For events during O2 (and beyond), multiple different types of data were released for a given event, typically including the calibrated strain data, and a cleaned dataset with numerous well-defined instrumental noises removed.

When querying for events during O2, an error will be raised if you don't specify which type of data you want, using the `tag` keyword:

In [7]:
urls = get_event_urls('GW170817')

ValueError: multiple LOSC URL tags discovered in dataset, please select one of: u'C00', u'CLN'

The error message tells you what tags are available, and you can refer to the [release page](https://losc.ligo.org/events/GW170817/) for documentation on what each tagged set contains.

Now, if you specify the tag, you get back to the sitaution as for those events in O1:

In [8]:
urls = get_event_urls('GW170817', tag='CLN')
print(urls)

[u'https://losc.ligo.org//s/events/GW170817/H-H1_LOSC_CLN_4_V1-1187007040-2048.hdf5', u'https://losc.ligo.org//s/events/GW170817/L-L1_LOSC_CLN_4_V1-1187007040-2048.hdf5', u'https://losc.ligo.org//s/events/GW170817/V-V1_LOSC_CLN_4_V1-1187007040-2048.hdf5']

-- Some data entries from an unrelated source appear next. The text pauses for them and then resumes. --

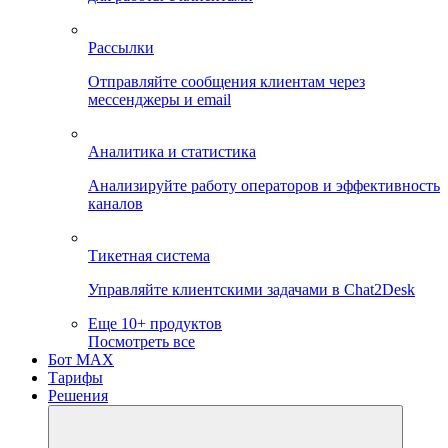
Рассылки
Отправляйте сообщения клиентам через
мессенджеры и email
Аналитика и статистика
Анализируйте работу операторов и эффективность
каналов
Тикетная система
Управляйте клиентскими задачами в Chat2Desk
Еще 10+ продуктов
Посмотреть все
Бот MAX
Тарифы
Решения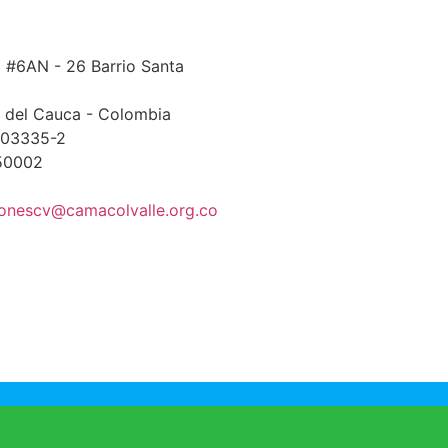
 #6AN - 26 Barrio Santa
le del Cauca - Colombia
303335-2
50002
onescv@camacolvalle.org.co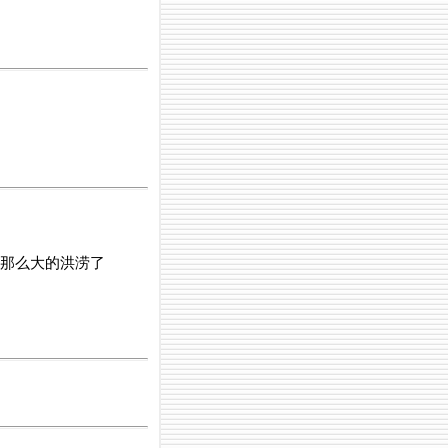
有那么大的洪涝了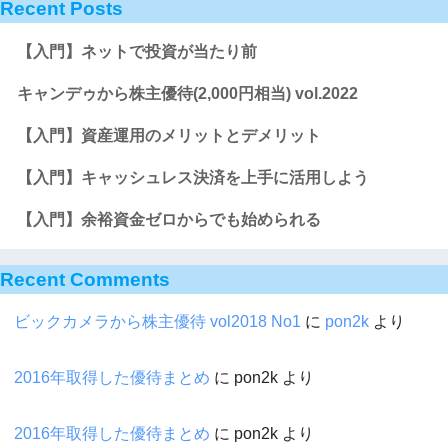
Recent Posts
【入門】ネットで投資が当たり前
キャンデゥから株主優待(2,000円相当) vol.2022
【入門】資産運用のメリットとデメリット
【入門】キャッシュレス決済を上手に活用しよう
【入門】余裕資金ゼロからでも始められる
Recent Comments
ビックカメラから株主優待 vol2018 No1
に
pon2k
より
2016年取得した優待まとめ
に
pon2k
より
2016年取得した優待まとめ
に
pon2k
より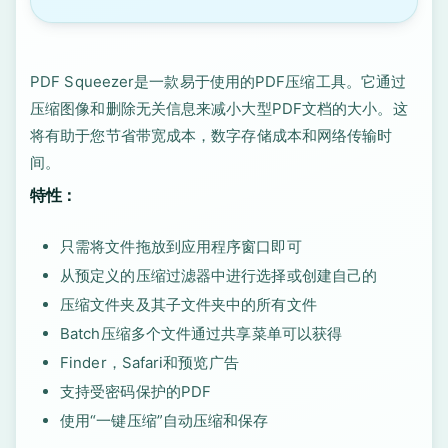
PDF Squeezer是一款易于使用的PDF压缩工具。它通过
压缩图像和删除无关信息来减小大型PDF文档的大小。这
将有助于您节省带宽成本，数字存储成本和网络传输时
间。
特性：
只需将文件拖放到应用程序窗口即可
从预定义的压缩过滤器中进行选择或创建自己的
压缩文件夹及其子文件夹中的所有文件
Batch压缩多个文件通过共享菜单可以获得
Finder，Safari和预览广告
支持受密码保护的PDF
使用“一键压缩”自动压缩和保存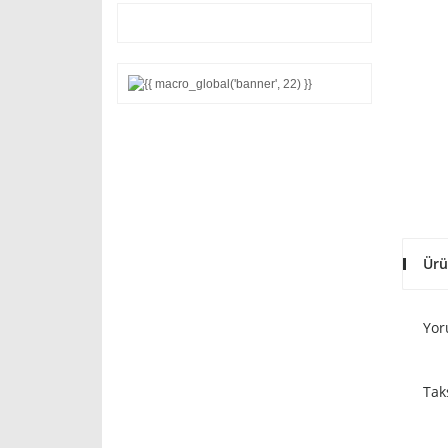
Ürü
Yor
Tak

We see that for this cleaned dataset, there's just a single file for each interferometer, so we could select on one using the `detector` keyword:

In [9]:
urls = get_event_urls('GW170817', tag='CLN', detector='V1')
print(urls)

[u'https://losc.ligo.org//s/events/GW170817/V-V1_LOSC_CLN_4_V1-1187007040-2048.hdf5']


# Exercises

Now that you've seen examples of how to query for dataset information using the `gwosc` package, please try and complete the following exercies using that interface:

- How many months did S6 last?
- How many events were detected during O1?
- Which event releases include data for the Virgo detector?